For some great tips, on how and why to transition your cat to a raw food or DIY food diet, take a look at Mercola healthy pets. They provide a series of videos on YouTube hosted by Dr. Becker.
Dr. Becker is extremely knowledgeable and provides outstanding information, in an easy-to-understand way, about the importance pet owners should put into considering their pet's diets. She is a great resource!
Now, you are ready with the basics for your cat’s most essential dietary needs. Let us dive into three DIY homemade cat food recipes you can follow quite easily in your kitchen.

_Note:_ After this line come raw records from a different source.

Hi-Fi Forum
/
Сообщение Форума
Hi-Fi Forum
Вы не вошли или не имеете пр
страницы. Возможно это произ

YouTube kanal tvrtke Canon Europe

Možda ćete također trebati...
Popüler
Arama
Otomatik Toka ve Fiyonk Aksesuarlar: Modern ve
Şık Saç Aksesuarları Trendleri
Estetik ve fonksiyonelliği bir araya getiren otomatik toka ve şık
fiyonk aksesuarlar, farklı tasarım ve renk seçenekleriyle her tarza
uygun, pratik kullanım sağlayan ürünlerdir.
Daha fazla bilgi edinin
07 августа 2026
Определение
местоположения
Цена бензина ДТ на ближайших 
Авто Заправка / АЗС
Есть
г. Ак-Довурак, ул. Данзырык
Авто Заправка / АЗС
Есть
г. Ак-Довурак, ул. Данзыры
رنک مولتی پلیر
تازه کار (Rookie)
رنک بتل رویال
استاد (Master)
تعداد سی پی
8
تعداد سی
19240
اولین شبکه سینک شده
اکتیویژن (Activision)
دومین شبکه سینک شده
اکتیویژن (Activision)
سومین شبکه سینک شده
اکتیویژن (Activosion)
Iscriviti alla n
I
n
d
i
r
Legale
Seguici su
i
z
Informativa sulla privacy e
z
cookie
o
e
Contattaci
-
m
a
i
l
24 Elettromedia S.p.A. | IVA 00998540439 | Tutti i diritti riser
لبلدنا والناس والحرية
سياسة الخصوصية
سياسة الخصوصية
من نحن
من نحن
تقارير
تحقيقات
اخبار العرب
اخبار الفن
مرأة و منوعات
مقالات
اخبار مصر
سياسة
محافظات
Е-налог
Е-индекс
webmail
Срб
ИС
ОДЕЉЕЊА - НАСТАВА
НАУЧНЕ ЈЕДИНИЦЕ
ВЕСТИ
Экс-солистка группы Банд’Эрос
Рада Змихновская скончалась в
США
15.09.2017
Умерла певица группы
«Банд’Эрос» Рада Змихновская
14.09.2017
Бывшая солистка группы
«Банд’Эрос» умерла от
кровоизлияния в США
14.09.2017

3 DIY cat food recipes to start you off
Healthy meat mix
For this DIY homemade cat food recipe, you’ll need several different ingredients. You have several alternative options, just in case you can't find the initial suggestions listed, or would prefer something else. Your cat may have a palate preference or need to adjust ingredients for dietary reasons.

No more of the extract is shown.